Today was hard.  Brutal.  Sometimes being a mom is super hard.  Sometimes life in general is hard.  It doesn't mean that I'm failing as a mother or that I'm doing life wrong.  It is just hard, because it is.  As one of my favorite author's, Glennon Melton, says, "Life is brutiful."  So even though today there were tears and moments of panic where I thought I might literally lose all my hair because I will pull it out (and if there were any left, it would all be gray), there were also those moments through the day where Jesus whispered to me, "I didn't forget you.  I am right here with you.  I care about the little things that are on your heart."  And I am also fairly certain that he reminded me to take a lot of deep breaths.
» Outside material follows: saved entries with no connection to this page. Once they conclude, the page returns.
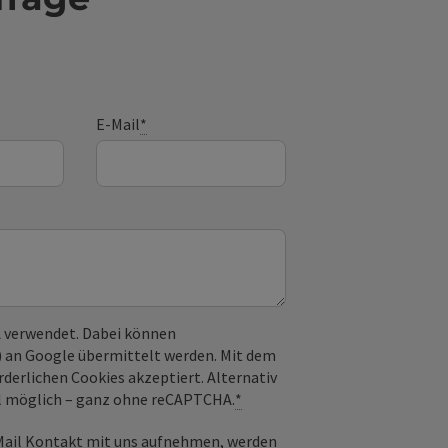
E-Mail
*
 verwendet. Dabei können
) an Google übermittelt werden. Mit dem
derlichen Cookies akzeptiert. Alternativ
il möglich – ganz ohne reCAPTCHA.
*
-Mail Kontakt mit uns aufnehmen, werden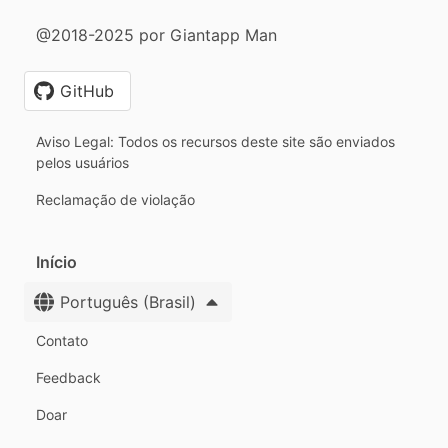
@2018-2025 por Giantapp Man
GitHub
Aviso Legal: Todos os recursos deste site são enviados
pelos usuários
Reclamação de violação
Início
Português (Brasil)
Contato
Feedback
Doar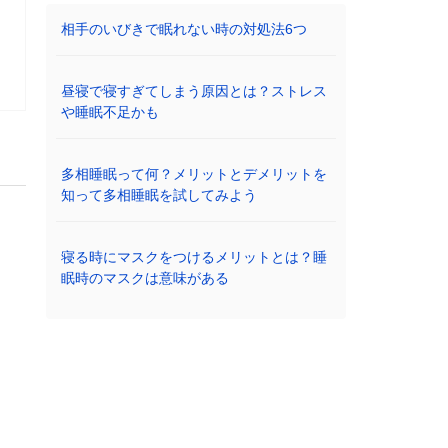
相手のいびきで眠れない時の対処法6つ
昼寝で寝すぎてしまう原因とは？ストレス
や睡眠不足かも
多相睡眠って何？メリットとデメリットを
知って多相睡眠を試してみよう
寝る時にマスクをつけるメリットとは？睡
眠時のマスクは意味がある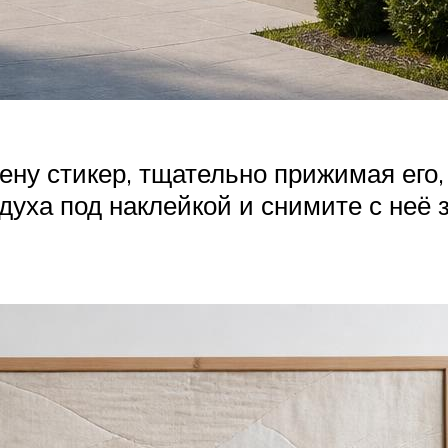
ену стикер, тщательно прижимая его,
духа под наклейкой и снимите с неё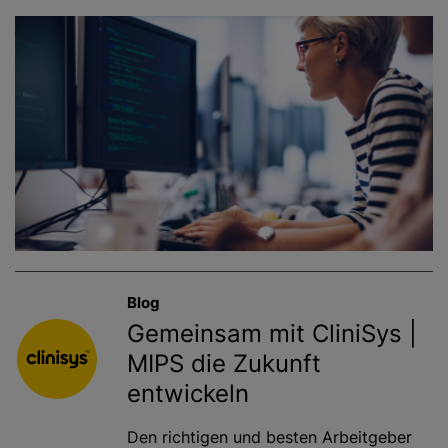
Blog
Gemeinsam mit CliniSys |
MIPS die Zukunft
entwickeln
Den richtigen und besten Arbeitgeber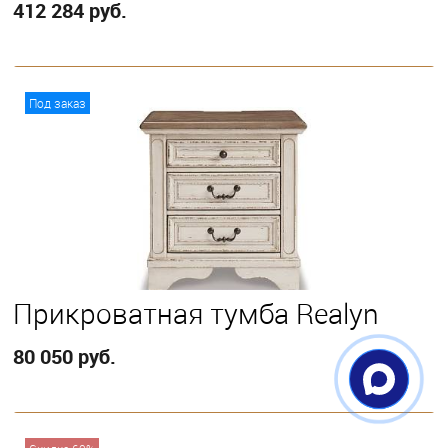
412 284 руб.
В корзину
Под заказ
Прикроватная тумба Realyn
80 050 руб.
В корзину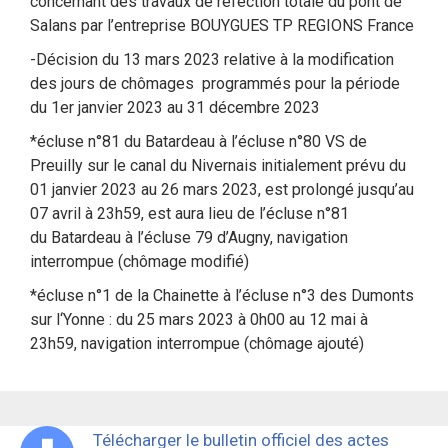
concernant des travaux de réfection totale du pont de
Salans par l’entreprise BOUYGUES TP REGIONS France
-Décision du 13 mars 2023 relative à la modification
des jours de chômages programmés pour la période
du 1er janvier 2023 au 31 décembre 2023
*écluse n°81 du Batardeau à l’écluse n°80 VS de
Preuilly sur le canal du Nivernais initialement prévu du
01 janvier 2023 au 26 mars 2023, est prolongé jusqu’au
07 avril à 23h59, est aura lieu de l’écluse n°81
du Batardeau à l’écluse 79 d’Augny, navigation
interrompue (chômage modifié)
*écluse n°1 de la Chainette à l’écluse n°3 des Dumonts
sur l‘Yonne : du 25 mars 2023 à 0h00 au 12 mai à
23h59, navigation interrompue (chômage ajouté)
Télécharger le bulletin officiel des actes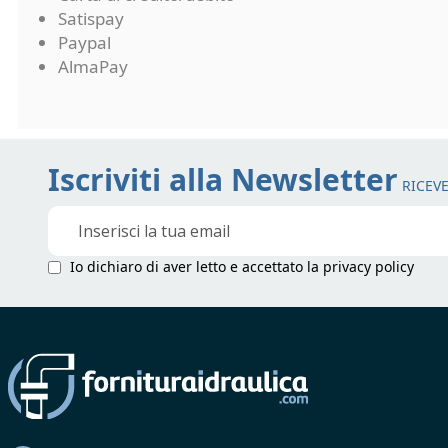
Satispay
Paypal
AlmaPay
Iscriviti alla Newsletter
RICEVE
Iscriviti
alla
nostra
Io dichiaro di aver letto e accettato la
privacy policy
Newsletter: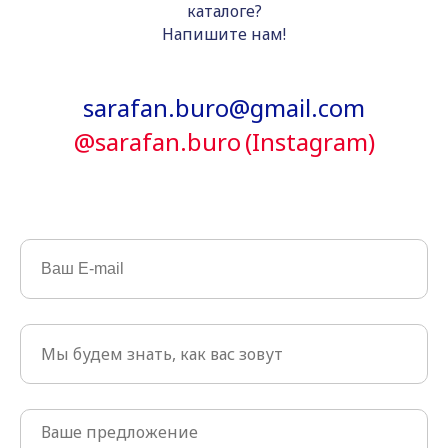
каталоге?
Напишите нам!
sarafan.buro@gmail.com
@sarafan.buro
(Instagram)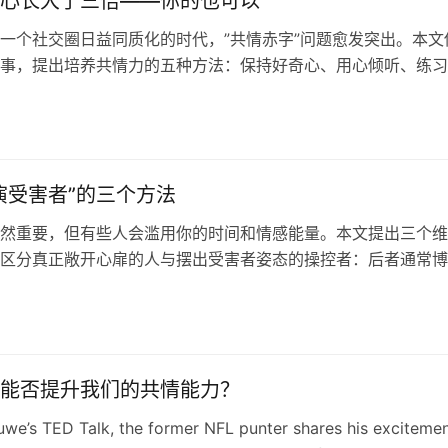
心长大了三倍——你的也可以
一个社交圈日益同质化的时代，”共情赤字”问题愈发突出。本文
事，提出培养共情力的五种方法：保持好奇心、用心倾听、练习
注彼此共同点，以及对改变自身信念保持开放。共情如同肌肉，
是我们与他人和谐共处的关键。
演受害者”的三个方法
然重要，但有些人会滥用你的时间和情感能量。本文提出三个维
区分真正敞开心扉的人与摆出受害者姿态的操控者：后者通常博
愧疚、逃避责任，而前者则接受共情、愿意反馈、展现真实的脆
能否提升我们的共情能力？
luwe’s TED Talk, the former NFL punter shares his exciteme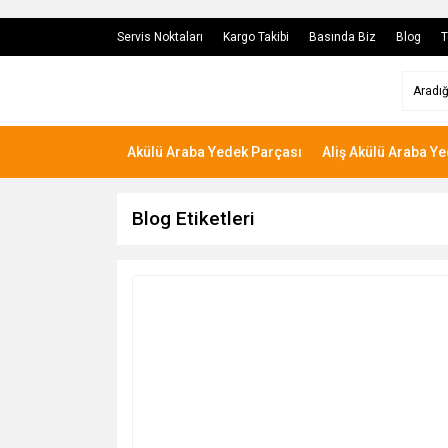
Servis Noktaları
Kargo Takibi
Basında Biz
Blog
T
Akülü Araba Yedek Parçası
Aliş Akülü Araba Y
Blog Etiketleri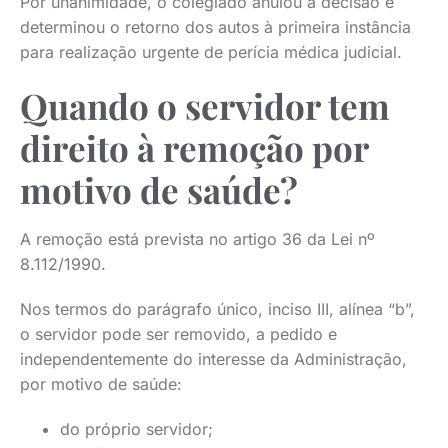
Por unanimidade, o colegiado anulou a decisão e
determinou o retorno dos autos à primeira instância
para realização urgente de perícia médica judicial.
Quando o servidor tem
direito à remoção por
motivo de saúde?
A remoção está prevista no artigo 36 da Lei nº
8.112/1990.
Nos termos do parágrafo único, inciso III, alínea “b”,
o servidor pode ser removido, a pedido e
independentemente do interesse da Administração,
por motivo de saúde:
do próprio servidor;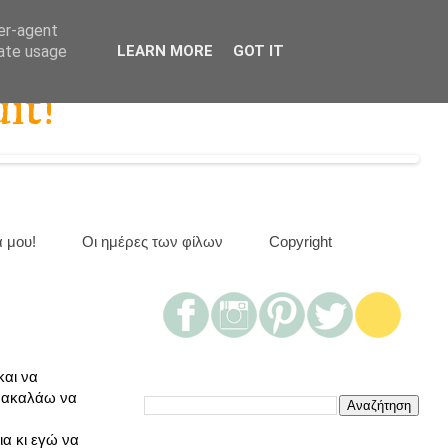
ser-agent
rate usage
LEARN MORE
GOT IT
it!
α μου!
Οι ημέρες των φίλων
Copyright
και να
αρακαλάω να
ια κι εγώ να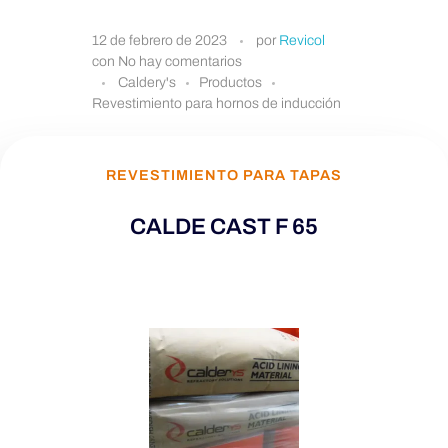
C
12 de febrero de 2023
por
Revicol
con
No hay comentarios
A
Caldery's
Productos
Revestimiento para hornos de inducción
L
REVESTIMIENTO PARA TAPAS
D
CALDE CAST F 65
E
®
C
A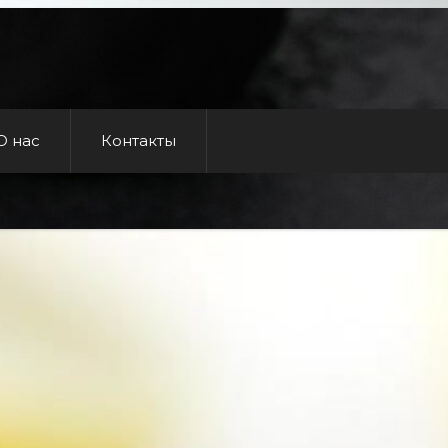
О нас
Контакты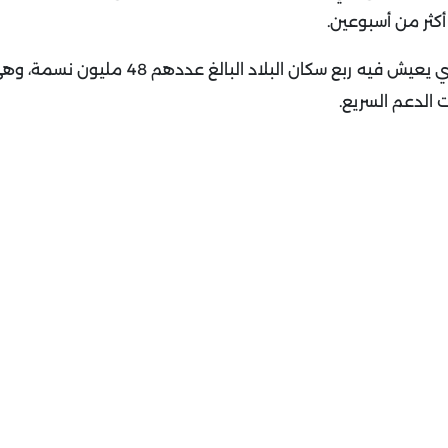
كثر من أسبوعين.
وتعد الفاشر مركزا رئيسيا للمساعدات في الإقليم الغربي الذي يعيش فيه ربع سكان 
 الدعم السريع.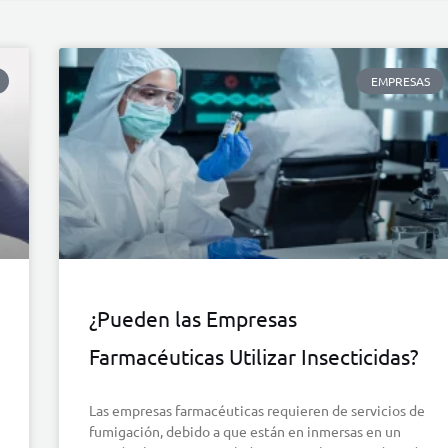
EMPRESAS
¿Pueden las Empresas
Farmacéuticas Utilizar Insecticidas?
Las empresas farmacéuticas requieren de servicios de
fumigación, debido a que están en inmersas en un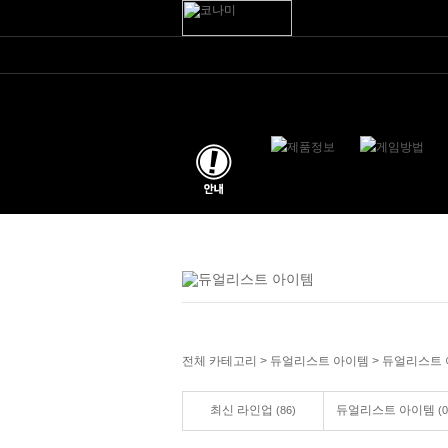
Warning: Undefined variable $where in /yugiou/www/_model/Product.php on line 
전체 카테고리
>
듀얼리스트 아이템
>
듀얼리스트 
최신 라인업
듀얼리스트 아이템
(86)
(0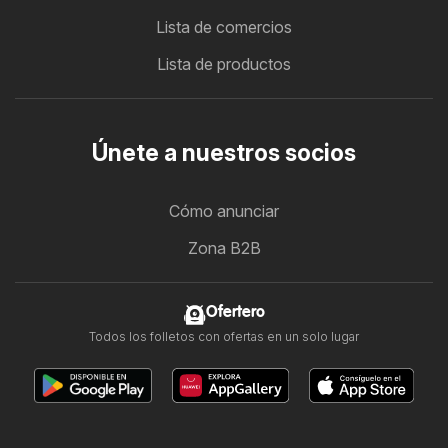
Lista de comercios
Lista de productos
Únete a nuestros socios
Cómo anunciar
Zona B2B
Ofertero
Todos los folletos con ofertas en un solo lugar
On a day where I was pretty sure everything that could have gone wrong did, he reminded me of his love in the little things like my oldest son asking if he was being a good helper to me.  Or my middle son demonstrating his truly loving heart (in between temper tantrums).  Or my toddler who I am pretty sure is trying to break me, showing me pure joy and giving me kisses that he is usually very stingy with after we had been apart a few [much needed] hours.  Or hearing my baby's beautiful heartbeat.  Or having my husband tell me to turn on a movie for the big kids and go take a nap.  (He is worth his weight in gold.)  Or maybe it's by showing me that the friends I am blessed with and sometimes feel distant from because we are all living this hard life really are right there when you need them the most.  Or maybe it's the friend who lets you cry like the crazy hormonal lady you are, but still makes you feel like your reasons are completely valid.  Or maybe it's the fact that I did hear Jesus when he told me to take those breaths.  Or getting to sit and watch my kid do his best or even struggle in something that he loves.  Those things, those are the way Jesus shows his love to me on these hard days.  So, who needs a burning bush?  The only fires I like include s'mores anyway.

As for tomorrow, I have hope.  It's going to be a great day.  Or maybe it'll be hard and brutal and crazy, but at least I know that even if it is, there will be beautiful miracle moments in there somewhere.  But maybe, just maybe if it is like today, I'll dig through the hard stuff and breathe in one of my miracle moments, small as it may seem.  I hope.